The news comes just days after reports that the UK's economy had retracted by 0.2% in the first three months of 2012.

Questioning over 700 respondents about a variety of economic performance indicators, including GDP, business insolvencies and levels of employment, the CMI found that although the majority of managers still feel growth will stay the same or decrease in the next 12 months, they have a greater believe in job and business security.

The number of managers feeling insecure in their jobs has fallen from 48% six months ago to 43% now, and the number who believe that business insolvencies will increase has fallen from 76% to 71%.

More than four fifths of managers report that the state of the economy is having a negative impact on their organisation (this number has held steadily above 80% since March 2009).

Some 57% of managers report pay freezes in the last six months, with 50 per cent attempting to reduce business overheads and 49% seeing a recruitment freeze in their organisation. Nearly two thirds of managers (64%) say that staff morale has got worse in the last six months .

Managers in the public sector feel most affected by the current economic conditions, are the least optimistic about the future, are the most insecure about their jobs, and are seeing the lowest morale

In a climate where 35% of managers expect to see cuts in training and development, and 32% are expecting cuts in management and leadership development - further endangering organisational growth - 82% of managers would like to see the Government offer tax breaks to employers for investing in skills development. In a further endorsement of the importance of the skills agenda, 81% support the expansion of funding for Apprenticeships, with 67% calling for greater employer influence over public investment in skills.

Christopher Kinsella, acting chief executive of the CMI, said: "Although it is good to see improvement in the longer term outlook amongst UK managers particularly in the private sector, as last week's GDP figures show, we are still experiencing tough times. With morale continuing to be low and managers having to deal with difficult issues such as pay freezes and job insecurity, the journey back to economic prosperity is likely to feel like a long slog for many people.

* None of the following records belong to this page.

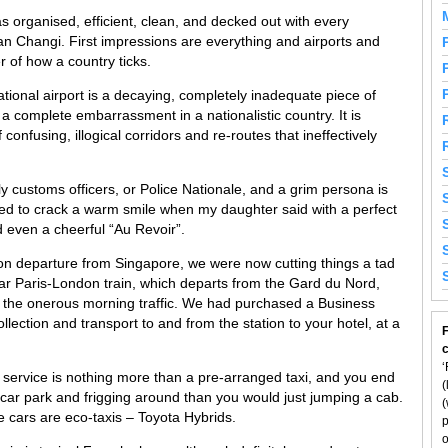
as organised, efficient, clean, and decked out with every
an Changi. First impressions are everything and airports and
 of how a country ticks.
tional airport is a decaying, completely inadequate piece of
; a complete embarrassment in a nationalistic country. It is
confusing, illogical corridors and re-routes that ineffectively
ly customs officers, or Police Nationale, and a grim persona is
 to crack a warm smile when my daughter said with a perfect
 even a cheerful “Au Revoir”.
on departure from Singapore, we were now cutting things a tad
tar Paris-London train, which departs from the Gard du Nord,
ng the onerous morning traffic. We had purchased a Business
llection and transport to and from the station to your hotel, at a
F
‘
ur service is nothing more than a pre-arranged taxi, and you end
(
car park and frigging around than you would just jumping a cab.
(
he cars are eco-taxis – Toyota Hybrids.
p
o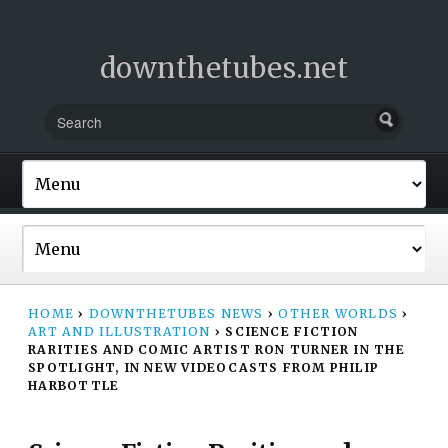
downthetubes.net
HOME
›
DOWNTHETUBES NEWS
›
OTHER WORLDS
›
ART AND ILLUSTRATION
›
SCIENCE FICTION
RARITIES AND COMIC ARTIST RON TURNER IN THE
SPOTLIGHT, IN NEW VIDEOCASTS FROM PHILIP
HARBOTTLE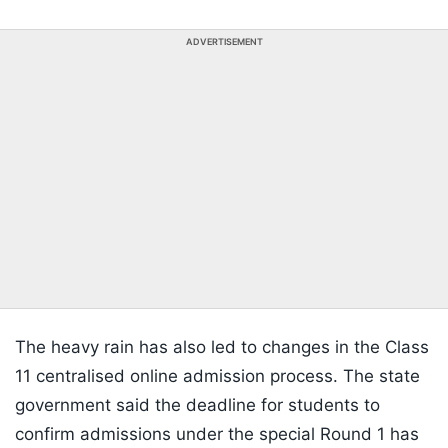
ADVERTISEMENT
The heavy rain has also led to changes in the Class
11 centralised online admission process. The state
government said the deadline for students to
confirm admissions under the special Round 1 has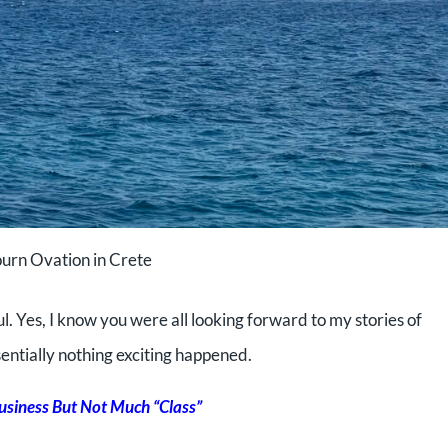
urn Ovation in Crete
l. Yes, I
know you were all looking forward to my stories of
ntially nothing exciting happened.
Business But Not Much “Class”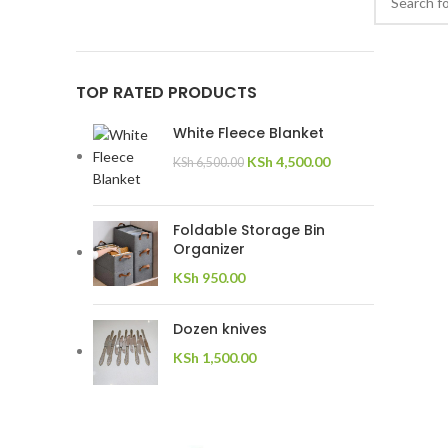
TOP RATED PRODUCTS
White Fleece Blanket
KSh
4,500.00
KSh
6,500.00
Foldable Storage Bin
Organizer
KSh
950.00
Dozen knives
KSh
1,500.00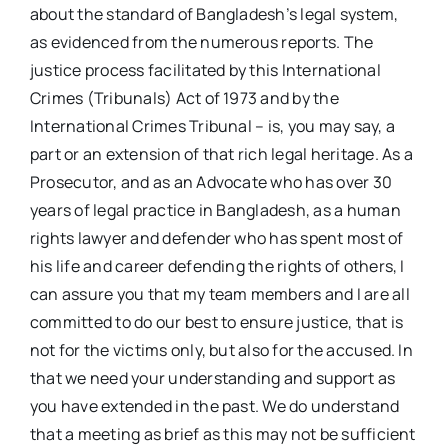
about the standard of Bangladesh’s legal system,
as evidenced from the numerous reports. The
justice process facilitated by this International
Crimes (Tribunals) Act of 1973 and by the
International Crimes Tribunal – is, you may say, a
part or an extension of that rich legal heritage. As a
Prosecutor, and as an Advocate who has over 30
years of legal practice in Bangladesh, as a human
rights lawyer and defender who has spent most of
his life and career defending the rights of others, I
can assure you that my team members and I are all
committed to do our best to ensure justice, that is
not for the victims only, but also for the accused. In
that we need your understanding and support as
you have extended in the past. We do understand
that a meeting as brief as this may not be sufficient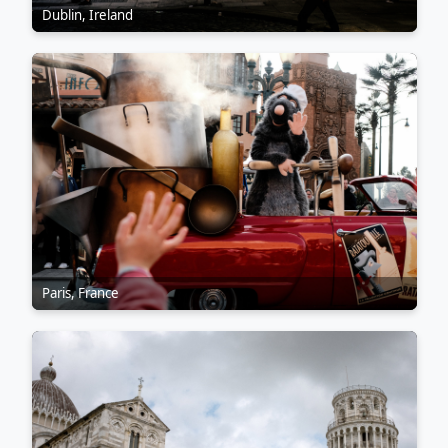
Dublin, Ireland
Paris, France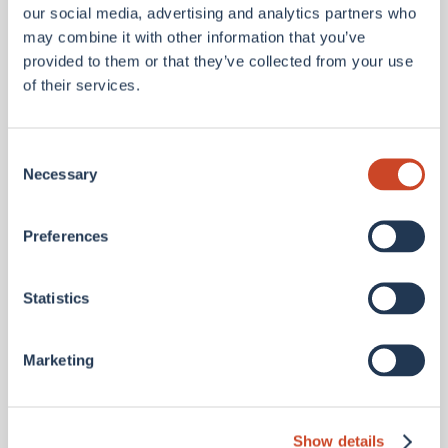
our social media, advertising and analytics partners who
may combine it with other information that you’ve
provided to them or that they’ve collected from your use
of their services.
Consent
Necessary
Selection
Preferences
Ali Trauttmansdorff
Statistics
GROUP CHIEF PEOPLE OFFICER
UK
Ali joined the BMS Group in 2024 and serves on the
Group Executive Committee. Alongside a period
Marketing
as a CHRO of a publicly NASDAQ listed global
Wealth and Asset Management firm, Ali previously
worked fo...
Show details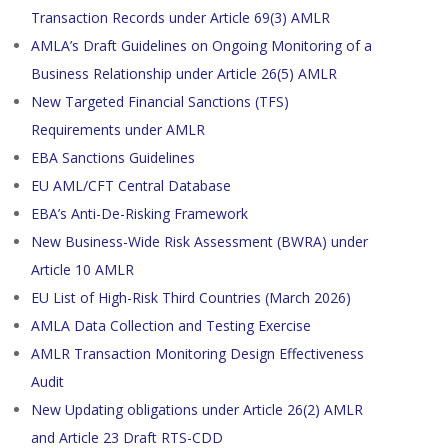
Transaction Records under Article 69(3) AMLR
AMLA’s Draft Guidelines on Ongoing Monitoring of a
Business Relationship under Article 26(5) AMLR
New Targeted Financial Sanctions (TFS)
Requirements under AMLR
EBA Sanctions Guidelines
EU AML/CFT Central Database
EBA’s Anti-De-Risking Framework
New Business-Wide Risk Assessment (BWRA) under
Article 10 AMLR
EU List of High-Risk Third Countries (March 2026)
AMLA Data Collection and Testing Exercise
AMLR Transaction Monitoring Design Effectiveness
Audit
New Updating obligations under Article 26(2) AMLR
and Article 23 Draft RTS-CDD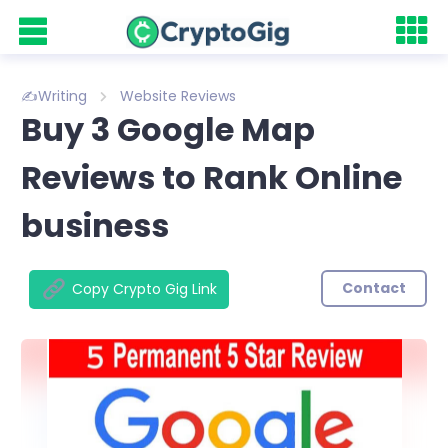
✍️Writing
Website Reviews
Buy 3 Google Map
Reviews to Rank Online
business
Contact
Copy Crypto Gig Link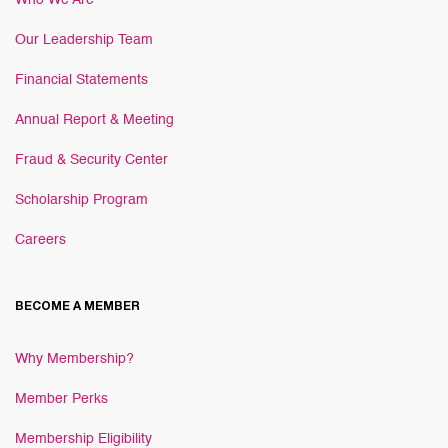
Who We Are
Our Leadership Team
Financial Statements
Annual Report & Meeting
Fraud & Security Center
Scholarship Program
Careers
BECOME A MEMBER
Why Membership?
Member Perks
Membership Eligibility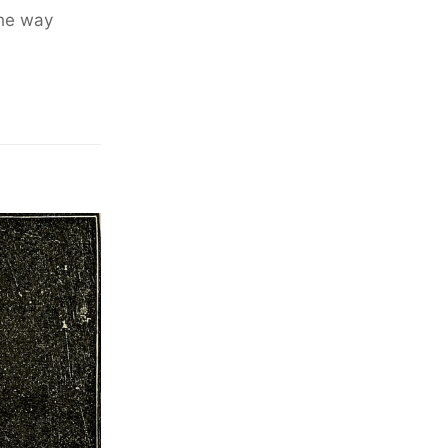
the way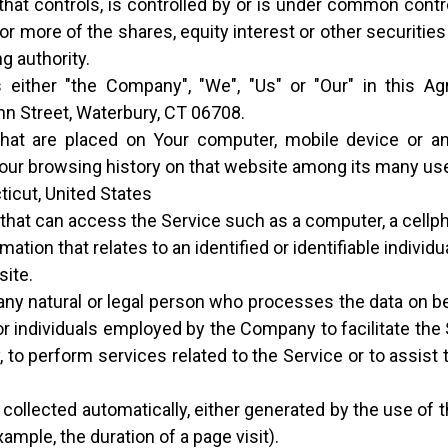
hat controls, is controlled by or is under common contro
more of the shares, equity interest or other securities e
g authority.
 either "the Company", "We", "Us" or "Our" in this Ag
n Street, Waterbury, CT 06708.
that are placed on Your computer, mobile device or a
 Your browsing history on that website among its many us
ticut, United States
at can access the Service such as a computer, a cellphon
mation that relates to an identified or identifiable individua
site.
y natural or legal person who processes the data on be
r individuals employed by the Company to facilitate the 
 to perform services related to the Service or to assis
 collected automatically, either generated by the use of 
xample, the duration of a page visit).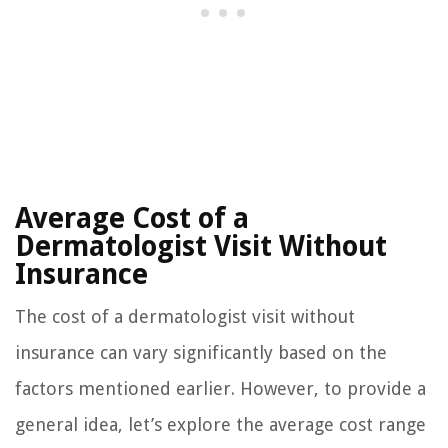
Average Cost of a
Dermatologist Visit Without
Insurance
The cost of a dermatologist visit without
insurance can vary significantly based on the
factors mentioned earlier. However, to provide a
general idea, let’s explore the average cost range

"It is particularly worrying to see the number of people who continue to expect to see cuts in budget for training, and management and leadership development. With recent CMI/Penna research showing that effective management development can improve organisational performance by as much as 23 per cent, this type of short-termism risks damaging our ability as a nation to grow once more. Both Government and employers have a role to play in addressing this issue, and we call on both to work now to ensure management skills shortages do not hamper our chances of recovery."